7. Concentration. This is related to the point above. Okay, assume 40% of the holdings are different than the index. That bet could be a 40% position in a single stock or 80 stocks at 0.5% each. Active Share isn’t going to specify, as far as I can tell.
Finally the authors start making some bolder claims like Active Share is actually predictive and can be used to identify good managers going forward. I’m most skeptical of this.
8. Predictive. The authors of Active Share claim that those managers with the highest active share ranking will add the most value. If it were me, I would dial that down a bit. I would say historically speaking, on average, those managers with higher Active Share scores have tended to have more excess return. That’s a big difference.
9. No guarantees. Just because the manager has taken these bets away from the index, there is the very real possibility that these are BAD bets and will blow up. Case in point? The Fairholme fund. At the end of 2010 Fairholme was frequently cited as a great example of a mutual fund with a high degree of Active Share with persistent outperformance. The worm turned in 2011, as the year-to-date performance of Fairholme through Oct 31st was a stunning -23.4% versus a small gain of 1.3% for the S&P 500.
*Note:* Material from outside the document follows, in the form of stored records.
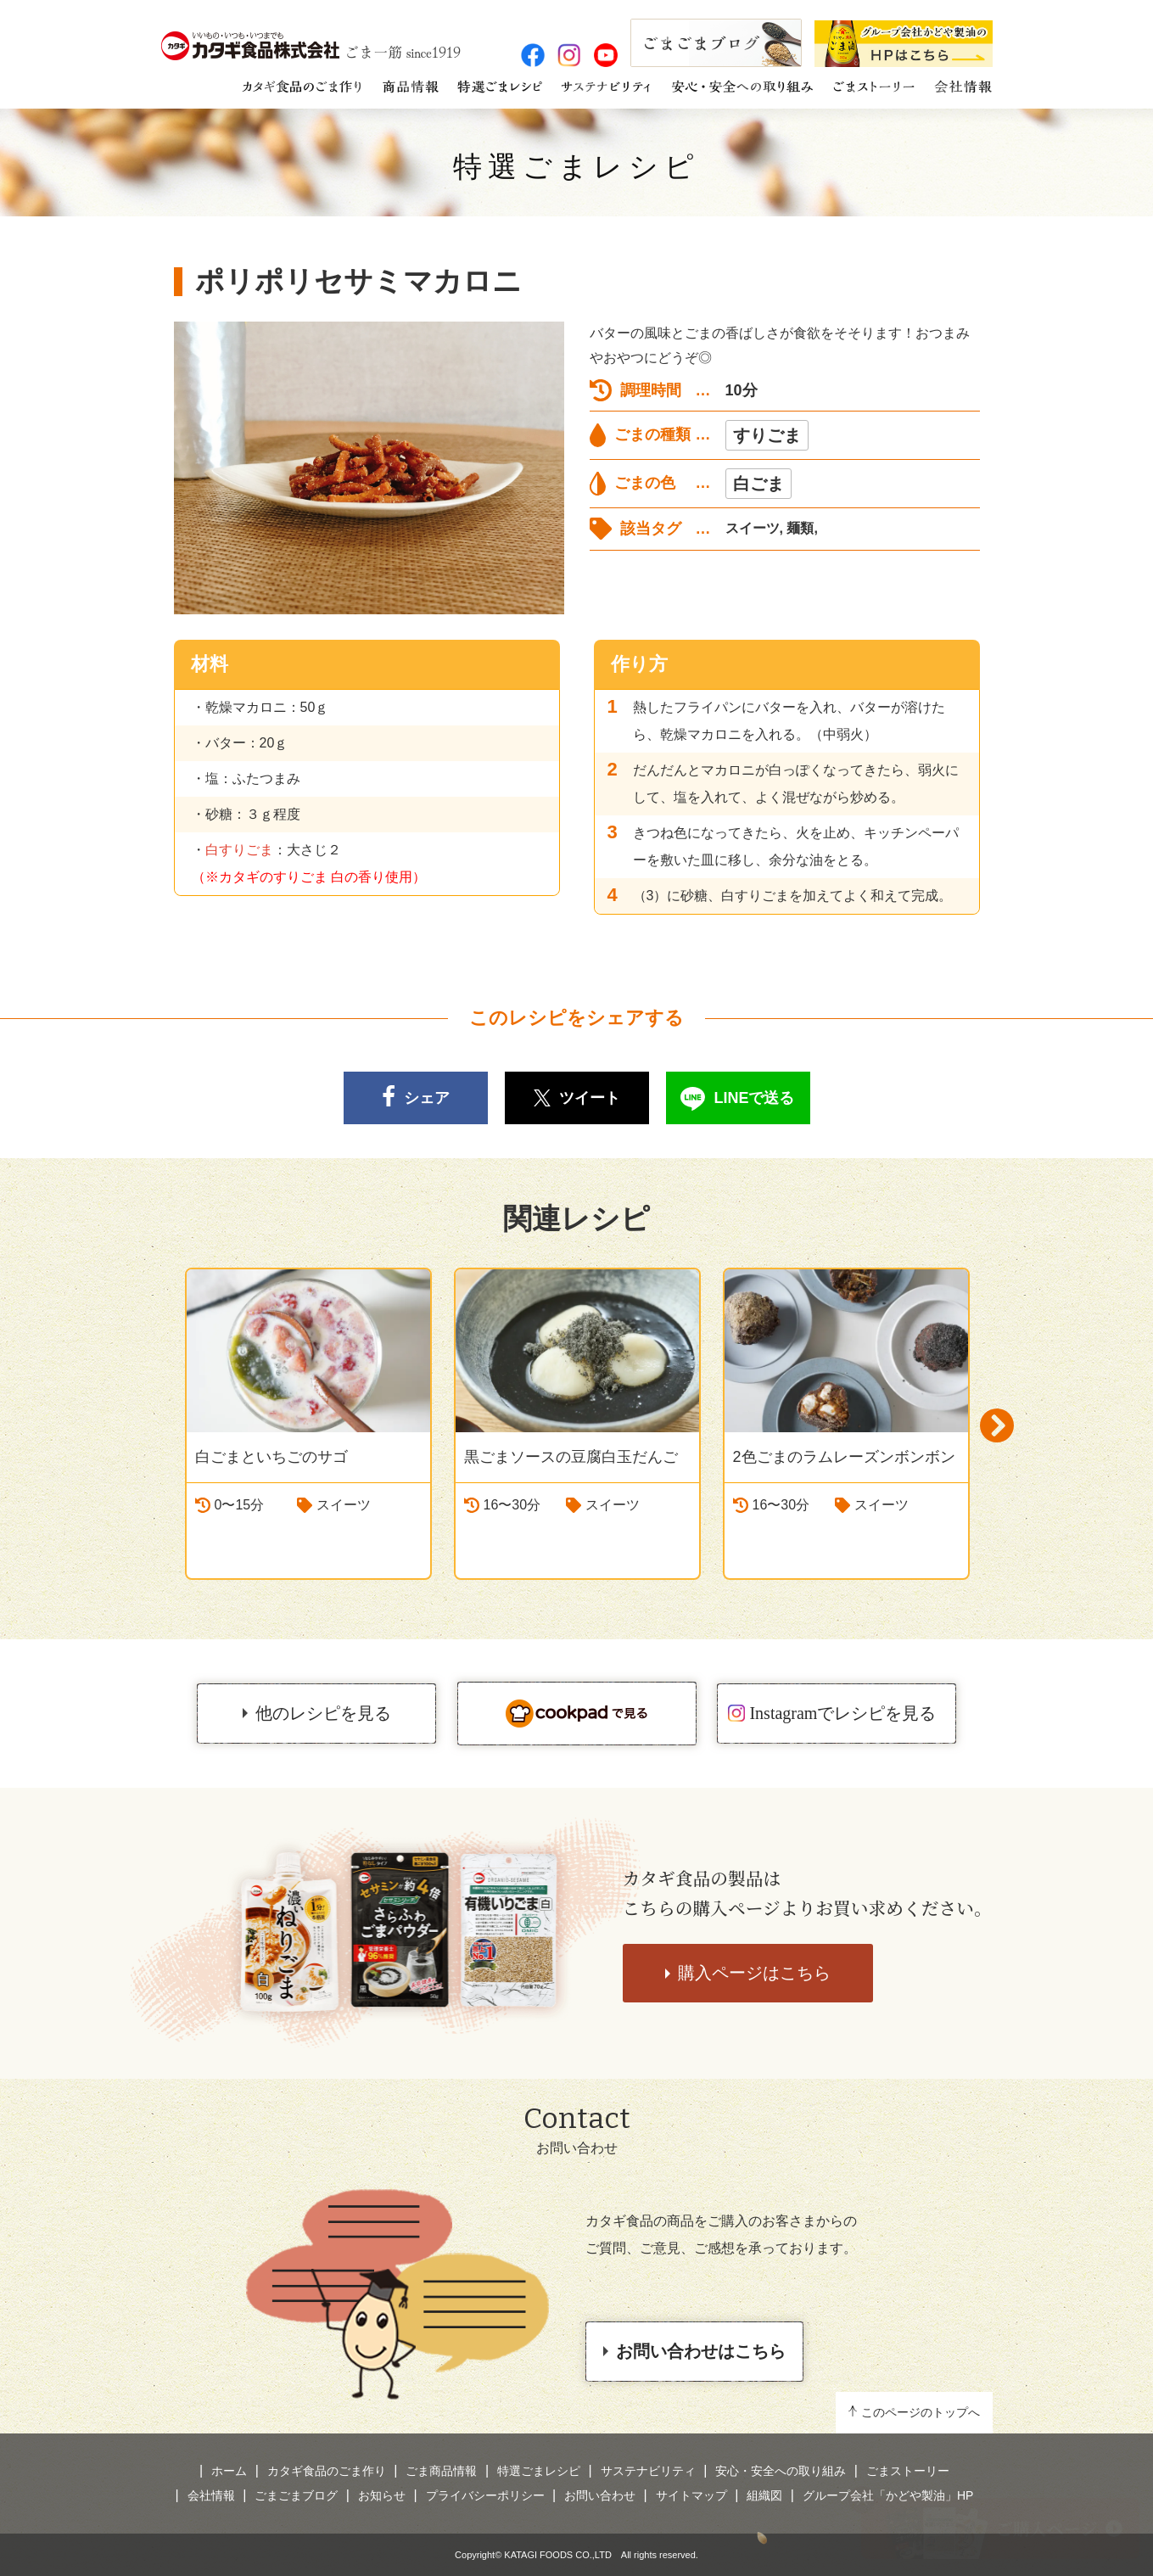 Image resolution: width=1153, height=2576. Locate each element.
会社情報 (211, 2495)
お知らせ (382, 2495)
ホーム (229, 2471)
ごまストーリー (907, 2471)
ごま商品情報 (441, 2471)
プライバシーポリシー (485, 2495)
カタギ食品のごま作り (326, 2471)
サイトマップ (691, 2495)
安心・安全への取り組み (780, 2471)
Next (997, 1425)
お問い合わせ (599, 2495)
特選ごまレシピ (576, 166)
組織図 (764, 2495)
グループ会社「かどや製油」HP (888, 2495)
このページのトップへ (920, 2412)
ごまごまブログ (296, 2495)
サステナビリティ (648, 2471) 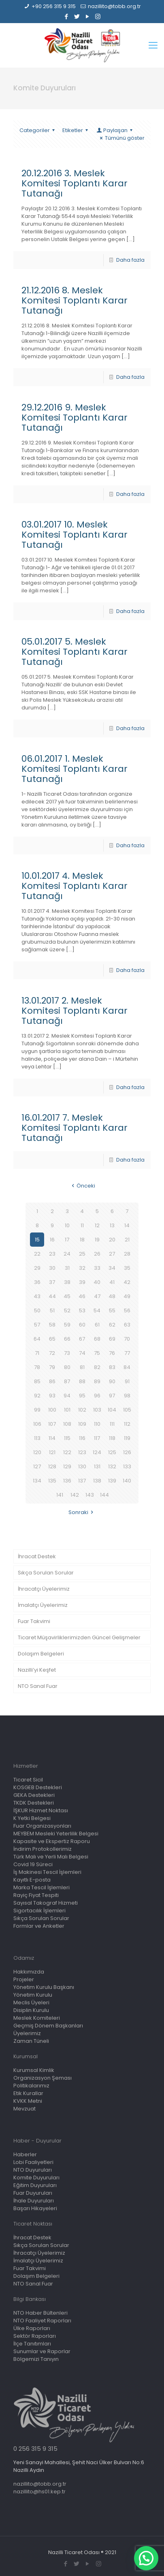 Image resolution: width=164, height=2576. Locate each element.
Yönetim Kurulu (32, 1995)
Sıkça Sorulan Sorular (46, 1572)
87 (67, 1381)
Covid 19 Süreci (33, 1864)
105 (127, 1410)
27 (112, 1254)
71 (37, 1353)
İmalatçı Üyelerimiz (43, 1605)
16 (52, 1239)
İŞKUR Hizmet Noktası (40, 1810)
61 (97, 1325)
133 (127, 1466)
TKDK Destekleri (33, 1803)
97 (112, 1395)
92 (37, 1395)
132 (112, 1466)
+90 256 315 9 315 (54, 6)
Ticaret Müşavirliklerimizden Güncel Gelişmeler (79, 1637)
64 (37, 1339)
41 (112, 1282)
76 (112, 1353)
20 (112, 1239)
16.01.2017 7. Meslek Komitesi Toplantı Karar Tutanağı (74, 1127)
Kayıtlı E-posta (32, 1880)
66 (67, 1339)
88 (82, 1381)
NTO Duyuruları (32, 2170)
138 (97, 1481)
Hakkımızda (28, 1972)
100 (52, 1410)
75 (97, 1353)
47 (97, 1296)
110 (97, 1424)
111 (112, 1424)
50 (37, 1310)
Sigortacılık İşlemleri (39, 1910)
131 (97, 1466)
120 (37, 1452)
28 (127, 1254)
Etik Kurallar (28, 2093)
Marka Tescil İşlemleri (41, 1887)
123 (82, 1452)
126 (127, 1452)
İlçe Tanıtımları (32, 2343)
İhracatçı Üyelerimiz (44, 1589)
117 (97, 1438)
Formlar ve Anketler (38, 1926)
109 (82, 1424)
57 (37, 1325)
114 (52, 1438)
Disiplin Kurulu (31, 2010)
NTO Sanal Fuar (38, 1686)
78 (37, 1367)
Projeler (23, 1979)
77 (127, 1353)
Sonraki (82, 1512)
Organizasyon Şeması (42, 2078)
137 (82, 1481)
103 (97, 1410)
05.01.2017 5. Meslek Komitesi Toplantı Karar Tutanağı (74, 651)
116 (82, 1438)
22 (37, 1254)
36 (37, 1282)
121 (52, 1452)
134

Whenever we come out with a new metric at Zephyr, we are always cautious in explaining the pros, cons, uses, and shortcomings of that metric. Our thoughts on outside metrics should be no different. Yes, Active Share is an interesting idea and will have its uses. No, it is not the be-all, end-all metric that will answer all your problems. There are limitations to Active Share that should be understood, just like anything else.